Il 4 febbraio 1856 l’antropologo e anatomista Herman Schaafhausen (1816-1893), professore dell’Università di Bonn, annuncia il ritrovamento nella valle Neander, vicino Düsseldorf, di resti di un essere umano, un nostro lontano parente, estinto circa 30.000 anni fa.
Il classico, per autorevolezza e magistrale scrittura storica, Trattato di storia greca di Giulio Giannelli insegna che dall’Ottocento «la nostra conoscenza della preistoria poggia su basi assai più larghe e più sicure, grazie al formarsi e al progredire della scienza archeologica». Sempre Giannelli ci ricorda che la parola «storia» deriva dal greco historìe. E che questo termine, a sua volta, viene dalla radice wid-, weid-, «vedere». Sempre in greco, hìstor è infatti «colui che vede, il testimone». Historìe, in origine, dunque è l’«indagine» in senso lato. Successivamente il termine è passato a indicare la ricostruzione del passato. La storia quindi è la scienza che studia il passato.
Secondo una distinzione classica, oramai superata, la preistoria indica comunemente quel lunghissimo periodo che va dalla comparsa dell’uomo sulla terra, 4 milioni di anni fa circa, all’invenzione della scrittura. Acuti e prestigiosi storici, uno fra tutti Andrea Giardina, precisa con acume ed autorevolezza che «la scrittura compare in momenti diversi nei vari contesti geografici» ed ancora che questa distinzione tra preistoria e storia, fondata sul momento di apparizione della scrittura, viene giudicata oramai insoddisfacente. Il primo motivo di perplessità consiste nel fatto che quella distinzione si basa su un unico elemento, per quanto di eccezionale importanza, e trascura tutti gli altri. Per la vita dell’uomo, la divisione del lavoro e la nascita delle prime città furono eventi rivoluzionari tanto quanto la scrittura. Fa notare ancora, l’allievo di Santo Mazzarino, che la distinzione e divisione tra culture «con scrittura» e culture «senza scrittura» vuol dire «schematizzare in modo eccessivo la varietà dei gruppi umani, appiattirla in una semplificazione banale. Le culture senza scrittura, infatti, sono molto diverse l’una dall’altra…»
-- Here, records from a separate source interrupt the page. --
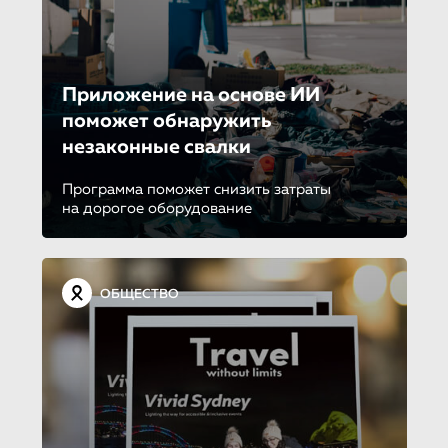
Приложение на основе ИИ
поможет обнаружить
незаконные свалки
Программа поможет снизить затраты
на дорогое оборудование
ОБЩЕСТВО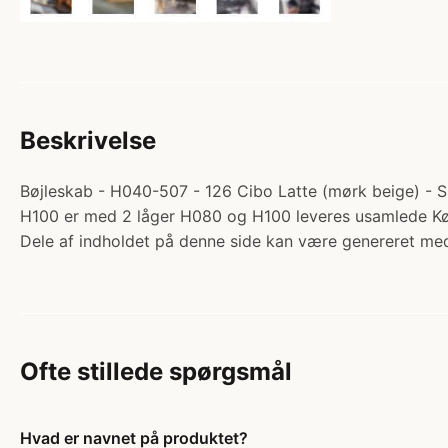
Beskrivelse
Bøjleskab - H040-507 - 126 Cibo Latte (mørk beige) - Su
H100 er med 2 låger H080 og H100 leveres usamlede K
Dele af indholdet på denne side kan være genereret med
Ofte stillede spørgsmål
Hvad er navnet på produktet?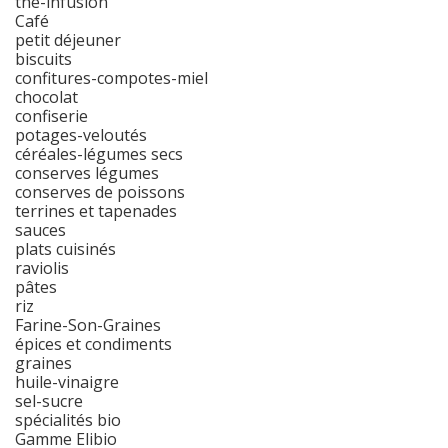
thé-infusion
Café
petit déjeuner
biscuits
confitures-compotes-miel
chocolat
confiserie
potages-veloutés
céréales-légumes secs
conserves légumes
conserves de poissons
terrines et tapenades
sauces
plats cuisinés
raviolis
pâtes
riz
Farine-Son-Graines
épices et condiments
graines
huile-vinaigre
sel-sucre
spécialités bio
Gamme Elibio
La Preistoria è «un viaggio nel tempo profondo» (cfr. John Mc Phee, Deep Time, un viaggio ripreso ultimamente dall’evoluzionista e filosofo della scienza Tempo Pievani). Lo stesso Charles Darwin ha scritto che «la nostra vita, la presenza degli esseri umani sulla Terra è come una sottile pellicola che galleggia sopra un oceano di tempo sterminato». La Preistoria è appunto un tempo profondo molto affascinante.
Agli inizi degli anni Duemila, 2000, nuovi ed eccezionali scavi e nuovi ritrovamenti di frammenti ossei, accompagnati ed illuminati da ricerche e studi portati avanti dalla Atlantic University di Boca Raton hanno non solo ricostruito la laringe dell’essere umano detto di Neanderthal ma che l’uomo, conosciuto come «l’uomo di Neanderthal», potrebbe essere, in realtà, una donna.
L’immensità e vertiginosità del tempo preistorico ci insegna che siamo sì un «piccolo puntino» ma in quanto sapiens siamo chiamati a capire il Tempo – coordinata della Storia – assieme allo Spazio: a capirlo e a viverlo sulla lezione di Seneca che da secoli ci ricorda come «breve è la vita che viviamo davvero. Tutto il resto è tempo. L’unica cosa che ci appartiene è il tempo». A noi sapiens il compito di addomesticare il Tempo con «virtute e canoscenza».